[Input]
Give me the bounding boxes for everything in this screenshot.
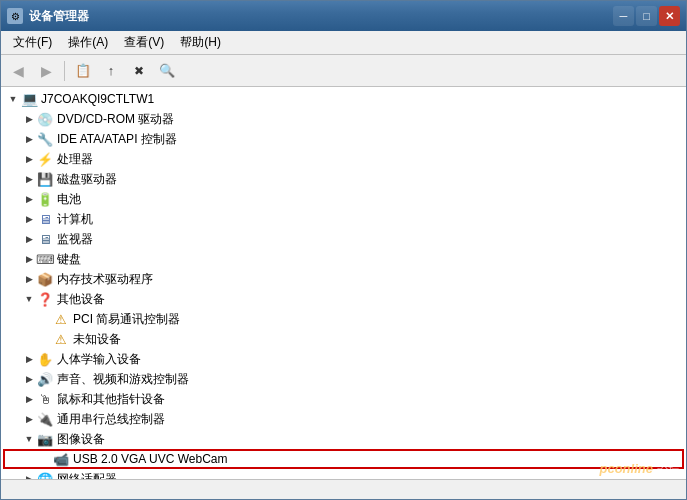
icon-imaging: 📷: [37, 431, 53, 447]
expand-icon-network: ▶: [21, 471, 37, 479]
tree-item-diskdrive[interactable]: ▶ 💾 磁盘驱动器: [3, 169, 684, 189]
close-button[interactable]: ✕: [659, 6, 680, 26]
tree-item-ide[interactable]: ▶ 🔧 IDE ATA/ATAPI 控制器: [3, 129, 684, 149]
toolbar: ◀ ▶ 📋 ↑ ✖ 🔍: [1, 55, 686, 87]
expand-icon-webcam: [37, 451, 53, 467]
icon-monitor: 🖥: [37, 231, 53, 247]
tree-item-unknown[interactable]: ⚠ 未知设备: [3, 329, 684, 349]
maximize-button[interactable]: □: [636, 6, 657, 26]
label-comport: 通用串行总线控制器: [57, 411, 165, 428]
expand-icon: ▼: [5, 91, 21, 107]
title-bar-left: ⚙ 设备管理器: [7, 8, 89, 25]
tree-item-webcam[interactable]: 📹 USB 2.0 VGA UVC WebCam: [3, 449, 684, 469]
expand-icon-other: ▼: [21, 291, 37, 307]
tree-item-mouse[interactable]: ▶ 🖱 鼠标和其他指针设备: [3, 389, 684, 409]
icon-sound: 🔊: [37, 371, 53, 387]
minimize-button[interactable]: ─: [613, 6, 634, 26]
icon-mouse: 🖱: [37, 391, 53, 407]
expand-icon-monitor: ▶: [21, 231, 37, 247]
icon-webcam: 📹: [53, 451, 69, 467]
expand-icon-memory: ▶: [21, 271, 37, 287]
tree-item-cpu[interactable]: ▶ ⚡ 处理器: [3, 149, 684, 169]
label-network: 网络适配器: [57, 471, 117, 480]
tree-item-network[interactable]: ▶ 🌐 网络适配器: [3, 469, 684, 479]
label-memory: 内存技术驱动程序: [57, 271, 153, 288]
tree-item-imaging[interactable]: ▼ 📷 图像设备: [3, 429, 684, 449]
device-tree[interactable]: ▼ 💻 J7COAKQI9CTLTW1 ▶ 💿 DVD/CD-ROM 驱动器 ▶…: [1, 87, 686, 479]
update-driver-button[interactable]: ↑: [98, 58, 124, 84]
menu-help[interactable]: 帮助(H): [172, 32, 229, 53]
window-title: 设备管理器: [29, 8, 89, 25]
label-diskdrive: 磁盘驱动器: [57, 171, 117, 188]
tree-item-hid[interactable]: ▶ ✋ 人体学输入设备: [3, 349, 684, 369]
label-dvd: DVD/CD-ROM 驱动器: [57, 111, 174, 128]
expand-icon-computer: ▶: [21, 211, 37, 227]
expand-icon-dvd: ▶: [21, 111, 37, 127]
root-label: J7COAKQI9CTLTW1: [41, 92, 154, 106]
menu-action[interactable]: 操作(A): [60, 32, 116, 53]
expand-icon-hid: ▶: [21, 351, 37, 367]
label-monitor: 监视器: [57, 231, 93, 248]
label-computer: 计算机: [57, 211, 93, 228]
status-bar: [1, 479, 686, 499]
expand-icon-sound: ▶: [21, 371, 37, 387]
icon-cpu: ⚡: [37, 151, 53, 167]
label-webcam: USB 2.0 VGA UVC WebCam: [73, 452, 228, 466]
tree-item-other[interactable]: ▼ ❓ 其他设备: [3, 289, 684, 309]
label-keyboard: 键盘: [57, 251, 81, 268]
tree-item-comport[interactable]: ▶ 🔌 通用串行总线控制器: [3, 409, 684, 429]
back-button[interactable]: ◀: [5, 58, 31, 84]
menu-bar: 文件(F) 操作(A) 查看(V) 帮助(H): [1, 31, 686, 55]
icon-computer: 🖥: [37, 211, 53, 227]
icon-comport: 🔌: [37, 411, 53, 427]
expand-icon-diskdrive: ▶: [21, 171, 37, 187]
label-hid: 人体学输入设备: [57, 351, 141, 368]
expand-icon-mouse: ▶: [21, 391, 37, 407]
label-sound: 声音、视频和游戏控制器: [57, 371, 189, 388]
tree-item-keyboard[interactable]: ▶ ⌨ 键盘: [3, 249, 684, 269]
icon-ide: 🔧: [37, 131, 53, 147]
label-imaging: 图像设备: [57, 431, 105, 448]
tree-root[interactable]: ▼ 💻 J7COAKQI9CTLTW1: [3, 89, 684, 109]
title-buttons: ─ □ ✕: [613, 6, 680, 26]
icon-other: ❓: [37, 291, 53, 307]
icon-dvd: 💿: [37, 111, 53, 127]
title-bar: ⚙ 设备管理器 ─ □ ✕: [1, 1, 686, 31]
content-area: ▼ 💻 J7COAKQI9CTLTW1 ▶ 💿 DVD/CD-ROM 驱动器 ▶…: [1, 87, 686, 479]
label-other: 其他设备: [57, 291, 105, 308]
icon-hid: ✋: [37, 351, 53, 367]
icon-memory: 📦: [37, 271, 53, 287]
tree-item-monitor[interactable]: ▶ 🖥 监视器: [3, 229, 684, 249]
properties-button[interactable]: 📋: [70, 58, 96, 84]
menu-file[interactable]: 文件(F): [5, 32, 60, 53]
window-icon: ⚙: [7, 8, 23, 24]
label-battery: 电池: [57, 191, 81, 208]
icon-diskdrive: 💾: [37, 171, 53, 187]
tree-item-battery[interactable]: ▶ 🔋 电池: [3, 189, 684, 209]
root-icon: 💻: [21, 91, 37, 107]
expand-icon-cpu: ▶: [21, 151, 37, 167]
label-mouse: 鼠标和其他指针设备: [57, 391, 165, 408]
scan-button[interactable]: 🔍: [154, 58, 180, 84]
label-cpu: 处理器: [57, 151, 93, 168]
icon-unknown: ⚠: [53, 331, 69, 347]
icon-battery: 🔋: [37, 191, 53, 207]
expand-icon-imaging: ▼: [21, 431, 37, 447]
menu-view[interactable]: 查看(V): [116, 32, 172, 53]
uninstall-button[interactable]: ✖: [126, 58, 152, 84]
expand-icon-ide: ▶: [21, 131, 37, 147]
tree-item-pci[interactable]: ⚠ PCI 简易通讯控制器: [3, 309, 684, 329]
tree-item-computer[interactable]: ▶ 🖥 计算机: [3, 209, 684, 229]
tree-item-sound[interactable]: ▶ 🔊 声音、视频和游戏控制器: [3, 369, 684, 389]
tree-item-dvd[interactable]: ▶ 💿 DVD/CD-ROM 驱动器: [3, 109, 684, 129]
forward-button[interactable]: ▶: [33, 58, 59, 84]
tree-item-memory[interactable]: ▶ 📦 内存技术驱动程序: [3, 269, 684, 289]
icon-pci: ⚠: [53, 311, 69, 327]
toolbar-separator: [64, 61, 65, 81]
label-pci: PCI 简易通讯控制器: [73, 311, 180, 328]
label-ide: IDE ATA/ATAPI 控制器: [57, 131, 177, 148]
icon-keyboard: ⌨: [37, 251, 53, 267]
label-unknown: 未知设备: [73, 331, 121, 348]
expand-icon-unknown: [37, 331, 53, 347]
expand-icon-battery: ▶: [21, 191, 37, 207]
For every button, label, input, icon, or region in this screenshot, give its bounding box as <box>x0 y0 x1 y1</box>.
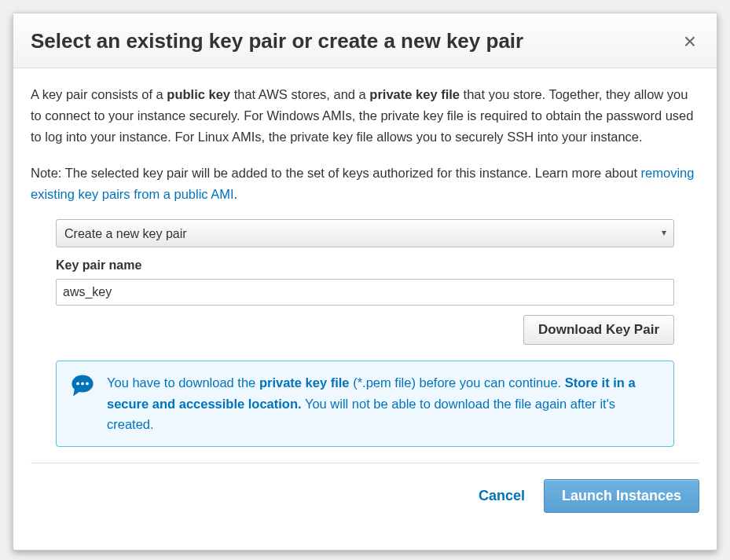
divider <box>31 463 699 463</box>
svg-point-2 <box>81 382 84 386</box>
download-row: Download Key Pair <box>56 315 674 345</box>
keypair-action-select[interactable]: Create a new key pair <box>56 219 674 247</box>
modal-title: Select an existing key pair or create a … <box>31 29 523 53</box>
close-icon[interactable]: × <box>680 31 699 53</box>
svg-point-1 <box>76 382 79 386</box>
info-box: You have to download the private key fil… <box>56 361 674 446</box>
info-text: You have to download the private key fil… <box>107 372 661 434</box>
cancel-button[interactable]: Cancel <box>479 488 525 504</box>
modal-body: A key pair consists of a public key that… <box>13 68 717 550</box>
description-text: A key pair consists of a public key that… <box>31 84 699 148</box>
svg-point-3 <box>86 382 89 386</box>
modal-footer: Cancel Launch Instances <box>31 479 699 518</box>
form-area: Create a new key pair ▾ Key pair name Do… <box>31 219 699 447</box>
launch-instances-button[interactable]: Launch Instances <box>544 479 699 513</box>
download-keypair-button[interactable]: Download Key Pair <box>523 315 674 345</box>
speech-bubble-icon <box>69 372 96 434</box>
note-text: Note: The selected key pair will be adde… <box>31 163 699 205</box>
keypair-name-label: Key pair name <box>56 255 674 276</box>
modal-header: Select an existing key pair or create a … <box>13 13 717 68</box>
keypair-name-input[interactable] <box>56 279 674 306</box>
key-pair-modal: Select an existing key pair or create a … <box>13 13 717 551</box>
keypair-select-wrap: Create a new key pair ▾ <box>56 219 674 247</box>
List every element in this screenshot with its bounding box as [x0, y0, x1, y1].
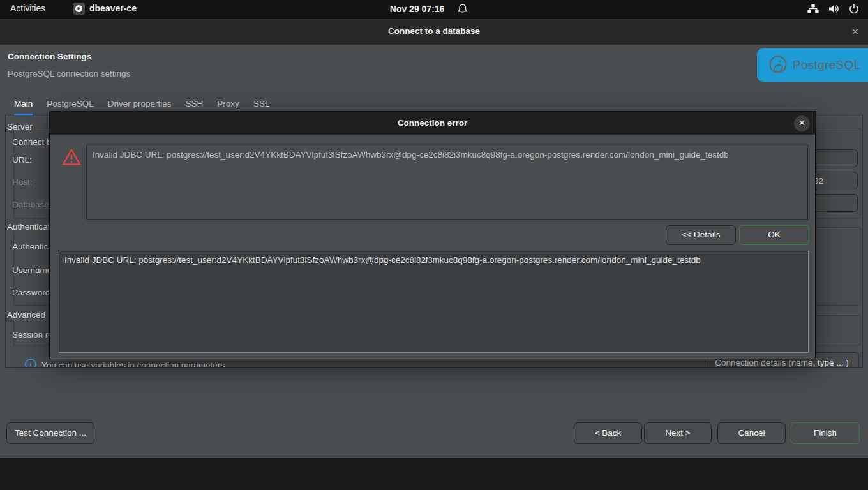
next-button[interactable]: Next > [644, 422, 712, 444]
variables-info-text: You can use variables in connection para… [41, 360, 225, 368]
server-group-title: Server [7, 122, 36, 131]
clock-group[interactable]: Nov 29 07:16 [390, 0, 469, 18]
test-connection-button[interactable]: Test Connection ... [6, 422, 94, 444]
error-message-box: Invalid JDBC URL: postgres://test_user:d… [86, 145, 808, 220]
url-label: URL: [12, 155, 32, 165]
host-label: Host: [12, 177, 33, 187]
info-icon: i [25, 359, 36, 368]
dock: A ? >_ +− == [0, 458, 868, 490]
power-icon [848, 3, 860, 15]
dialog-title-bar: Connect to a database ✕ [0, 18, 868, 45]
volume-icon [827, 3, 840, 15]
database-label: Database: [12, 200, 52, 209]
activities-button[interactable]: Activities [10, 3, 45, 13]
username-label: Username: [12, 265, 54, 275]
dialog-title: Connect to a database [0, 26, 868, 36]
details-toggle-button[interactable]: << Details [666, 225, 736, 245]
bell-icon [456, 3, 468, 15]
cancel-button[interactable]: Cancel [717, 422, 786, 444]
finish-button[interactable]: Finish [791, 422, 860, 444]
error-dialog-title: Connection error [50, 118, 815, 128]
network-icon [807, 3, 819, 15]
postgresql-logo-text: PostgreSQL [793, 58, 861, 72]
postgresql-logo-badge: PostgreSQL [757, 48, 868, 82]
system-top-bar: Activities dbeaver-ce Nov 29 07:16 [0, 0, 868, 18]
warning-icon [62, 148, 81, 166]
error-details-textarea[interactable]: Invalid JDBC URL: postgres://test_user:d… [59, 251, 809, 353]
tab-main[interactable]: Main [14, 96, 33, 115]
clock-label: Nov 29 07:16 [390, 4, 445, 14]
ok-button[interactable]: OK [739, 225, 809, 245]
connection-error-dialog: Connection error ✕ Invalid JDBC URL: pos… [50, 112, 815, 359]
postgresql-elephant-icon [766, 53, 790, 77]
error-dialog-title-bar: Connection error [50, 112, 815, 135]
dbeaver-app-icon[interactable] [73, 3, 85, 15]
advanced-group-title: Advanced [7, 310, 49, 320]
password-label: Password: [12, 288, 52, 297]
page-title: Connection Settings [8, 52, 91, 61]
error-dialog-close-button[interactable]: ✕ [794, 115, 810, 131]
back-button[interactable]: < Back [574, 422, 642, 444]
focused-app-name[interactable]: dbeaver-ce [89, 3, 137, 13]
system-tray[interactable] [807, 3, 860, 15]
dialog-close-button[interactable]: ✕ [851, 26, 859, 38]
page-subtitle: PostgreSQL connection settings [8, 69, 130, 78]
beaver-glyph [75, 5, 82, 12]
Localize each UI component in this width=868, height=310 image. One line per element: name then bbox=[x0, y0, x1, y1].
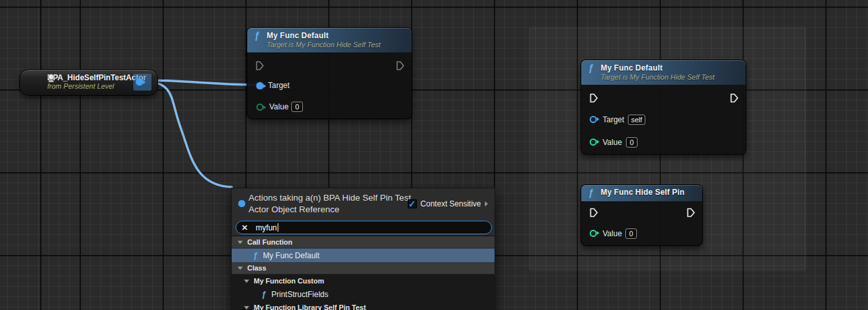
context-sensitive-checkbox[interactable]: ✓ bbox=[408, 199, 417, 208]
exec-output-pin[interactable] bbox=[396, 61, 405, 71]
actor-output-pin-highlight bbox=[133, 74, 151, 91]
target-pin-label: Target bbox=[268, 81, 289, 90]
action-list: Call Function ƒ My Func Default Class My… bbox=[232, 236, 495, 310]
wire-actor-to-target-pin[interactable] bbox=[145, 80, 257, 85]
category-label: Call Function bbox=[247, 238, 293, 246]
function-icon: ƒ bbox=[588, 188, 599, 198]
node-my-func-default-right[interactable]: ƒ My Func Default Target is My Function … bbox=[581, 60, 746, 155]
action-label: PrintStructFields bbox=[271, 290, 328, 299]
expander-down-icon[interactable] bbox=[244, 306, 249, 309]
subcategory-row-my-function-library-self-pin-test[interactable]: My Function Library Self Pin Test bbox=[232, 301, 495, 310]
expander-down-icon[interactable] bbox=[238, 241, 243, 244]
value-default-field[interactable]: 0 bbox=[291, 102, 303, 112]
target-default-field[interactable]: self bbox=[628, 115, 645, 125]
subcategory-row-my-function-custom[interactable]: My Function Custom bbox=[232, 274, 495, 287]
blueprint-action-menu[interactable]: Actions taking a(n) BPA Hide Self Pin Te… bbox=[231, 188, 495, 310]
node-header: ƒ My Func Hide Self Pin bbox=[581, 185, 702, 201]
subcategory-label: My Function Library Self Pin Test bbox=[254, 304, 366, 310]
node-subtitle: Target is My Function Hide Self Test bbox=[267, 41, 406, 49]
node-my-func-default-left[interactable]: ƒ My Func Default Target is My Function … bbox=[247, 27, 412, 119]
exec-output-pin[interactable] bbox=[730, 93, 739, 103]
action-menu-title: Actions taking a(n) BPA Hide Self Pin Te… bbox=[249, 192, 413, 216]
context-sensitive-label: Context Sensitive bbox=[421, 199, 481, 208]
node-title: My Func Default bbox=[267, 31, 406, 40]
value-input-pin[interactable] bbox=[590, 230, 597, 237]
value-default-field[interactable]: 0 bbox=[625, 228, 637, 239]
text-caret bbox=[278, 223, 278, 232]
action-row-printstructfields[interactable]: ƒ PrintStructFields bbox=[232, 287, 495, 301]
search-input[interactable]: ✕ myfun bbox=[236, 221, 492, 234]
wire-actor-to-context-menu[interactable] bbox=[145, 80, 232, 187]
action-label: My Func Default bbox=[263, 251, 319, 260]
action-row-my-func-default[interactable]: ƒ My Func Default bbox=[232, 249, 495, 262]
chevron-right-icon[interactable] bbox=[485, 201, 488, 206]
actor-icon bbox=[47, 74, 56, 83]
node-bpa-hide-self-pin-test-actor[interactable]: BPA_HideSelfPinTestActor from Persistent… bbox=[19, 69, 158, 96]
expander-down-icon[interactable] bbox=[238, 267, 243, 270]
clear-search-icon[interactable]: ✕ bbox=[241, 223, 248, 232]
category-label: Class bbox=[247, 264, 266, 272]
function-icon: ƒ bbox=[253, 250, 258, 260]
node-header: ƒ My Func Default Target is My Function … bbox=[581, 60, 746, 85]
exec-output-pin[interactable] bbox=[687, 208, 695, 217]
function-icon: ƒ bbox=[588, 63, 599, 73]
node-title: My Func Default bbox=[601, 63, 740, 72]
subcategory-label: My Function Custom bbox=[254, 277, 324, 285]
value-input-pin[interactable] bbox=[256, 104, 263, 111]
value-pin-label: Value bbox=[603, 229, 622, 238]
value-pin-label: Value bbox=[603, 138, 622, 147]
target-pin-label: Target bbox=[603, 115, 624, 124]
category-row-class[interactable]: Class bbox=[232, 262, 495, 274]
value-input-pin[interactable] bbox=[590, 138, 597, 146]
category-row-call-function[interactable]: Call Function bbox=[232, 236, 495, 249]
exec-input-pin[interactable] bbox=[256, 61, 264, 71]
target-input-pin[interactable] bbox=[256, 82, 263, 89]
blueprint-graph-canvas[interactable]: BPA_HideSelfPinTestActor from Persistent… bbox=[0, 0, 868, 310]
search-input-value: myfun bbox=[256, 223, 277, 232]
object-pin-bullet-icon bbox=[238, 200, 245, 207]
exec-input-pin[interactable] bbox=[590, 208, 598, 217]
node-my-func-hide-self-pin[interactable]: ƒ My Func Hide Self Pin Value 0 bbox=[581, 184, 703, 246]
node-title: My Func Hide Self Pin bbox=[601, 188, 697, 197]
node-subtitle: Target is My Function Hide Self Test bbox=[601, 73, 740, 81]
function-icon: ƒ bbox=[254, 30, 265, 41]
function-icon: ƒ bbox=[262, 289, 266, 299]
expander-down-icon[interactable] bbox=[244, 280, 249, 283]
target-input-pin[interactable] bbox=[590, 116, 597, 123]
value-default-field[interactable]: 0 bbox=[626, 137, 638, 148]
value-pin-label: Value bbox=[269, 102, 289, 111]
exec-input-pin[interactable] bbox=[590, 93, 598, 103]
checkmark-icon: ✓ bbox=[408, 199, 416, 209]
node-header: ƒ My Func Default Target is My Function … bbox=[247, 28, 412, 52]
actor-object-output-pin[interactable] bbox=[136, 78, 143, 85]
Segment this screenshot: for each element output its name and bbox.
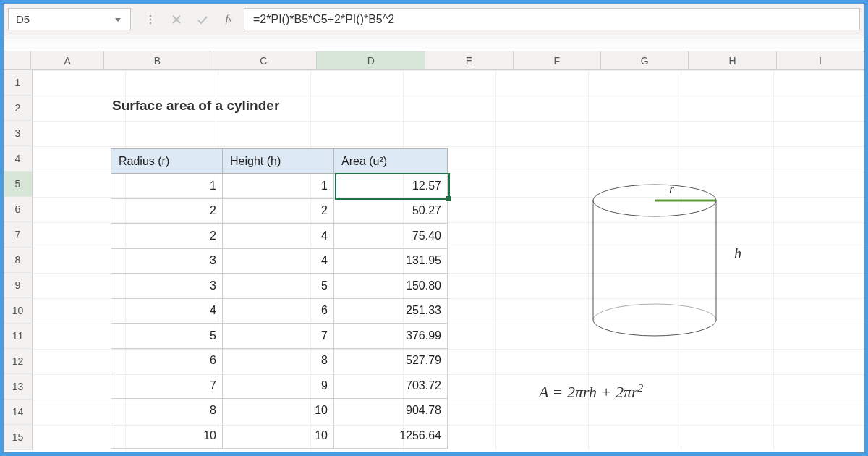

[Task description] Using the material above, gather every line that includes "search".

[Answer to this task]
search-input[interactable]: ✕ myfun bbox=[236, 221, 492, 234]
clear-search-icon[interactable]: ✕ bbox=[241, 223, 248, 232]
search-input-value: myfun bbox=[256, 223, 277, 232]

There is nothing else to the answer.